**Your assignment**. Before copying, set the pictures aside; then repeat every line below verbatim.

Data Block Start

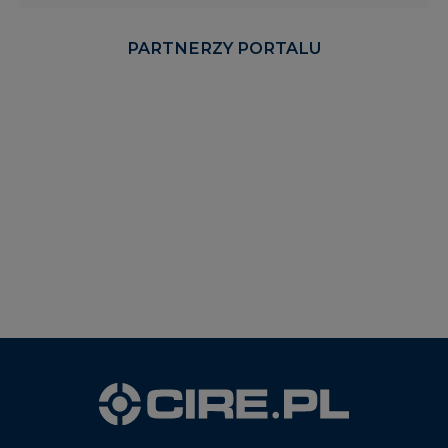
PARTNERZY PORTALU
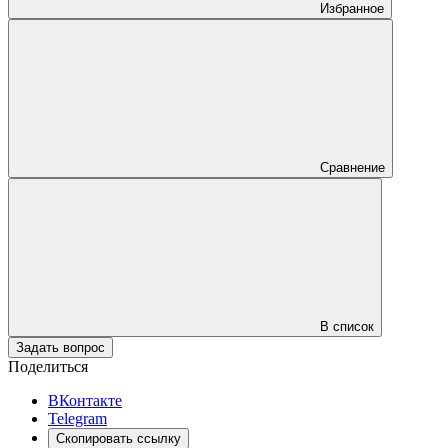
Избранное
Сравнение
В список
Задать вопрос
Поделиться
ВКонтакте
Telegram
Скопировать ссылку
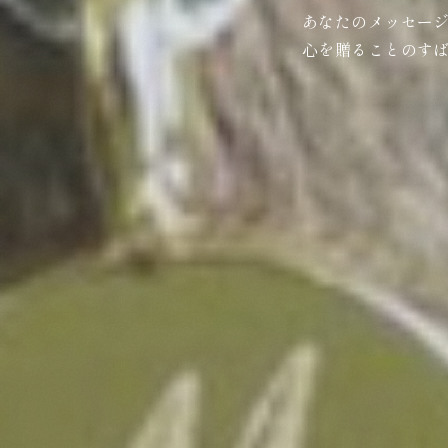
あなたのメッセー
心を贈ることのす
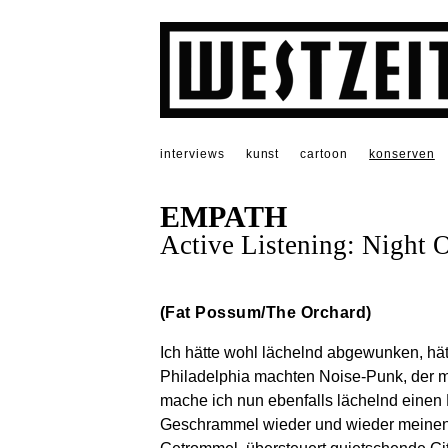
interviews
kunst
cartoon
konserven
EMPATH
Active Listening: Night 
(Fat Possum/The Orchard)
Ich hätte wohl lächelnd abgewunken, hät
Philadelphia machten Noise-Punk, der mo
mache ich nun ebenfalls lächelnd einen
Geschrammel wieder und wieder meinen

Data Block End

**Answer for this exercise**.
PARTNERZY PORTALU
Избранное
Сравнение
В список
Задать вопрос
Поделиться
ВКонтакте
Telegram
Скопировать ссылку
あなたのメッセー
心を贈ることのす
interviews
kunst
cartoon
konserven
EMPATH
Active Listening: Night 
(Fat Possum/The Orchard)
Ich hätte wohl lächelnd abgewunken, hät
Philadelphia machten Noise-Punk, der mo
mache ich nun ebenfalls lächelnd einen
Geschrammel wieder und wieder meinen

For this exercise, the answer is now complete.